Crece la discriminación por hablar español en Estados Unidos: el idioma se convierte en motivo de sospecha y exclusión

Washington.— En un país donde más de 42 millones de personas hablan español, el idioma se ha convertido en un factor de discriminación creciente. Recientes episodios de abuso y un fallo judicial que permite el perfilamiento lingüístico han encendido las alarmas entre organizaciones civiles y académicas, que advierten sobre un retroceso en los derechos culturales y lingüísticos de la comunidad hispana.

Un idioma bajo sospecha

La semana pasada, un video viral grabado en Austin, Texas, mostró a un conductor de Uber de origen latino siendo insultado por una familia que lo amenazó con denunciarlo ante las autoridades migratorias por no hablar inglés con fluidez. “No me gustó la discriminación por mi color e idioma”, declaró el afectado en redes sociales.

El incidente, lejos de ser aislado, se suma a una serie de agresiones recientes en las que hablar español ha sido motivo de burla o violencia.

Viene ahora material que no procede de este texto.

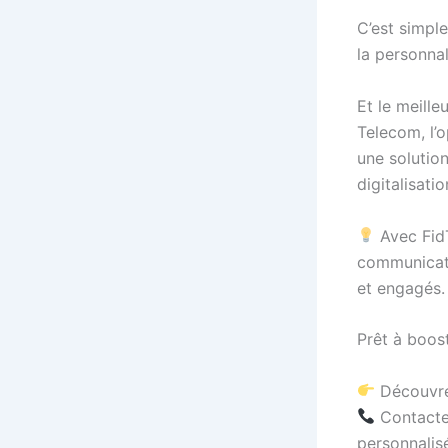
C’est simple
la personnal
Et le meille
Telecom, l’
une solutio
digitalisatio
Avec FidT
communicati
et engagés.
Prêt à boost
Découvre
Contacte
personnalis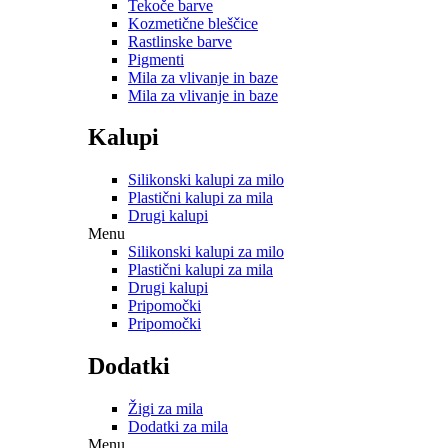
Tekoče barve
Kozmetične bleščice
Rastlinske barve
Pigmenti
Mila za vlivanje in baze
Mila za vlivanje in baze
Kalupi
Silikonski kalupi za milo
Plastični kalupi za mila
Drugi kalupi
Menu
Silikonski kalupi za milo
Plastični kalupi za mila
Drugi kalupi
Pripomočki
Pripomočki
Dodatki
Žigi za mila
Dodatki za mila
Menu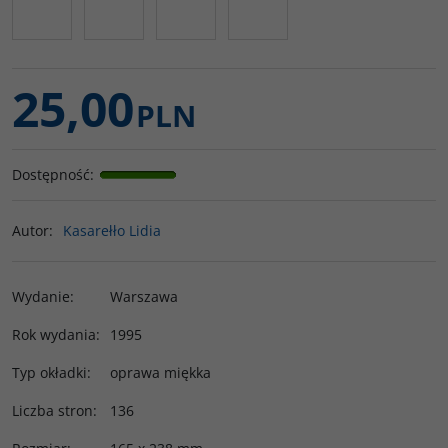
25,00
PLN
Dostępność
:
Autor
:
Kasarełło Lidia
Wydanie
:
Warszawa
Rok wydania
:
1995
Typ okładki
:
oprawa miękka
Liczba stron
:
136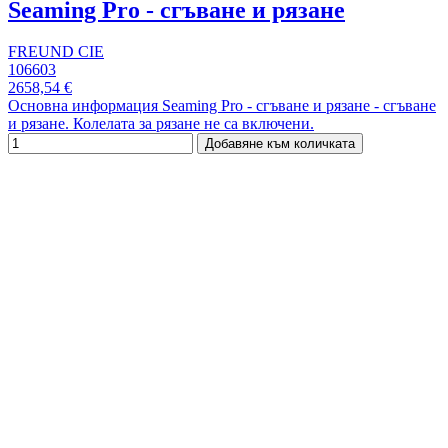
Seaming Pro - сгъване и рязане
FREUND CIE
106603
2658,54 €
Основна информация Seaming Pro - сгъване и рязане - сгъване
и рязане. Колелата за рязане не са включени.
Добавяне към количката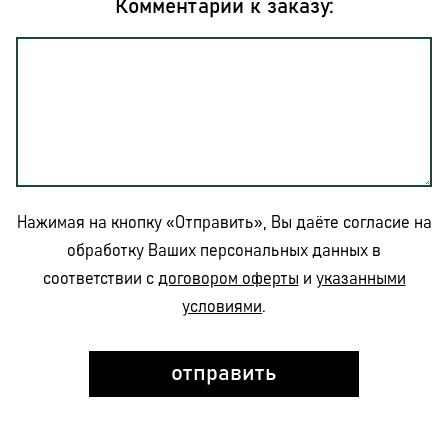
Комментарий к заказу:
Нажимая на кнопку «Отправить», Вы даёте согласие на
обработку Ваших персональных данных в
соответствии с
договором оферты
и
указанными
условиями
.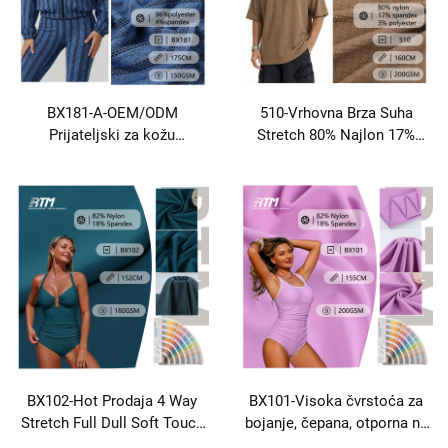
BX181-A-OEM/ODM
510-Vrhovna Brza Suha
Prijateljski za kožu
Stretch 80% Najlon 17%
Pretraživač za rastegnuće
Spandex 3% Polyeste sa
Pločan Jacquard Jerse
Sportskim Yoga
Polyester tkanina za odjeću
Odjeća Sport majice Yoga
Wear
BX102-Hot Prodaja 4 Way
BX101-Visoka čvrstoća za
Stretch Full Dull Soft Touch
bojanje, čepana, otporna na
Spandex18% Poliester82%
bora, od najlona i spandeksa,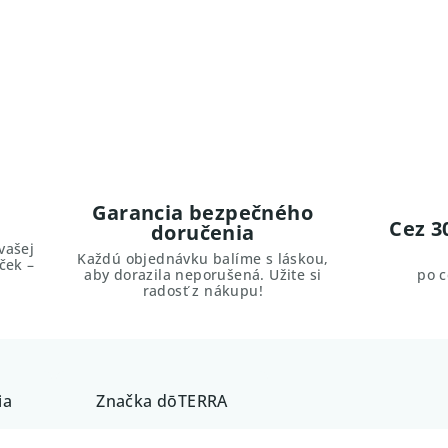
Garancia bezpečného
Cez 3
doručenia
vašej
Každú objednávku balíme s láskou,
ček –
aby dorazila neporušená. Užite si
po 
radosť z nákupu!
ia
Značka
dōTERRA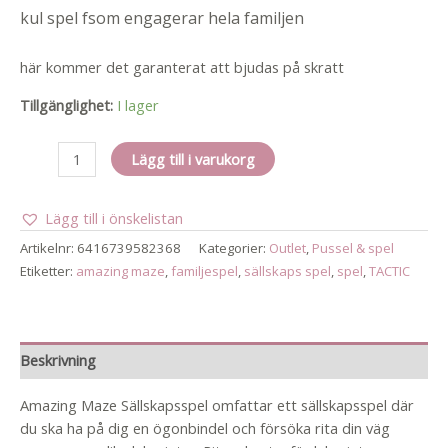
var:
är:
kul spel fsom engagerar hela familjen
399,00 kr.
299,00 kr.
här kommer det garanterat att bjudas på skratt
Tillgänglighet:
I lager
Amazing
Lägg till i varukorg
maze
mängd
Lägg till i önskelistan
Artikelnr:
6416739582368
Kategorier:
Outlet
,
Pussel & spel
Etiketter:
amazing maze
,
familjespel
,
sällskaps spel
,
spel
,
TACTIC
Beskrivning
Amazing Maze Sällskapsspel omfattar ett sällskapsspel där
du ska ha på dig en ögonbindel och försöka rita din väg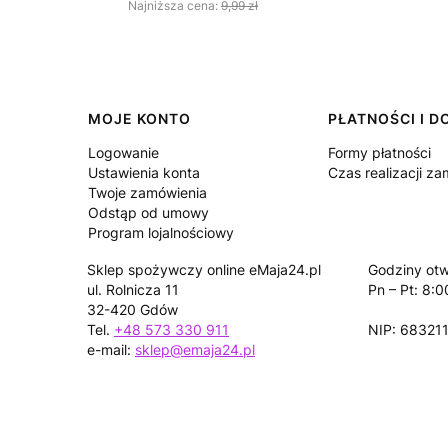
Najniższa cena:
9,99 zł
Linki w stopce
MOJE KONTO
PŁATNOŚCI I 
Logowanie
Formy płatności
Ustawienia konta
Czas realizacji z
Twoje zamówienia
Odstąp od umowy
Program lojalnościowy
Sklep spożywczy online eMaja24.pl
Godziny otw
ul. Rolnicza 11
Pn – Pt: 8:0
32-420 Gdów
Tel.
+48 573 330 911
NIP: 68321
e-mail:
sklep@emaja24.pl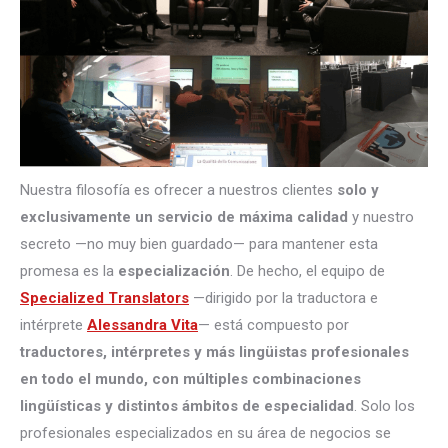
Nuestra filosofía es ofrecer a nuestros clientes
solo y
exclusivamente un servicio de máxima calidad
y nuestro
secreto —no muy bien guardado— para mantener esta
promesa es la
especialización
. De hecho, el equipo de
Specialized Translators
—dirigido por la traductora e
intérprete
Alessandra Vita
— está compuesto por
traductores, intérpretes
y más lingüistas profesionales
en todo el mundo, con múltiples combinaciones
lingüísticas y distintos ámbitos de especialidad
. Solo los
profesionales especializados en su área de negocios se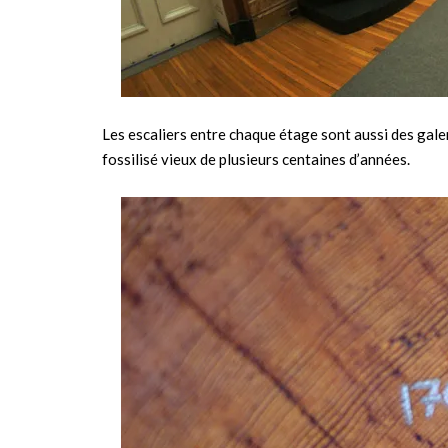
Les escaliers entre chaque étage sont aussi des gale
fossilisé vieux de plusieurs centaines d’années.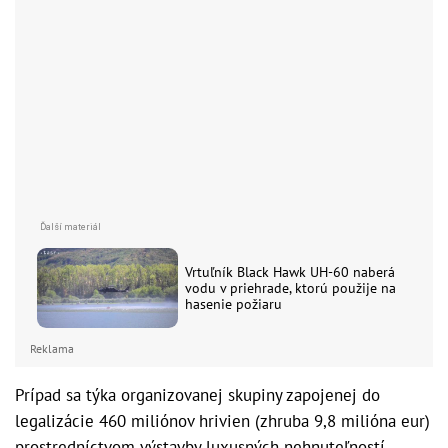
Vrtuľník Black Hawk UH-60 naberá
vodu v priehrade, ktorú použije na
hasenie požiaru
Reklama
Prípad sa týka organizovanej skupiny zapojenej do
legalizácie 460 miliónov hrivien (zhruba 9,8 milióna eur)
prostredníctvom výstavby luxusných nehnuteľností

Para muchos activistas, estos casos reflejan un clima de intolerancia que crece en paralelo con políticas que asocian el idioma con la irregularidad migratoria.

Fallo judicial agrava el problema

El debate se intensificó después de que la Suprema Corte de Estados Unidos emitiera un fallo en septiembre que autoriza al Servicio de Inmigración y Control de Aduanas (ICE) a detener o interrogar a personas según su idioma, apariencia o tipo de empleo.

De acuerdo con el Instituto Brookings, esta decisión “pone en riesgo a millones de ciudadanos y residentes legales de origen latino”, ya que facilita detenciones o interrogatorios arbitrarios basados en prejuicios lingüísticos. El organismo señala que:

  • 75% de los latinos dice hablar español “bastante bien o muy bien”.
  • 22% reporta haber sufrido algún tipo de discriminación diaria por su acento.
  • 16% evita denunciar delitos por miedo a ser cuestionado por su idioma.
  • 14% prefiere no hablar español en público por temor a ser señalado.

Obstáculos en el sistema judicial

El impacto del idioma también se extiende a los tribunales. Un estudio de la Universidad de California en Irvine reveló que muchas personas con dominio limitado del inglés enfrentan barreras para comprender sus procesos judiciales. En varios casos, dependen de familiares —incluso de niños— para traducir declaraciones o documentos legales, una práctica que vulnera sus derechos al debido proceso.

Entre el orgullo y el prejuicio

Paradójicamente, mientras personajes culturales como Dora la Exploradora promueven la diversidad lingüística en el entretenimiento, la vida cotidiana de muchos hispanohablantes en Estados Unidos está marcada por la desconfianza. Para millones de personas, hablar español no sólo representa una herencia, sino también una frontera invisible entre pertenecer o ser cuestionado.

Protestas y polémica política

En medio de este clima social, el presidente Donald Trump generó polémica al publicar un video creado con inteligencia artificial donde aparece pilotando un avión con la inscripción “Rey Trump”, lanzando excremento digital sobre manifestantes del movimiento “No Kings”, que protestó en todo el país contra lo que califican como su autoritarismo.

El video, musicalizado con Danger Zone de Kenny Loggins —quien exigió retirar su canción por considerar que “divide a la gente”—, fue interpretado como una burla hacia los millones de manifestantes que exigieron respeto a la disidencia y a la diversidad cultural bajo el lema “No Kings Since 1776” (“No reyes desde 1776”).

Mientras tanto, líderes comunitarios advirtieron que la discriminación lingüística es un síntoma preocupante de cómo el debate político en Estados Unidos está erosionando la tolerancia cultural y los valores democráticos sobre los que se fundó el país.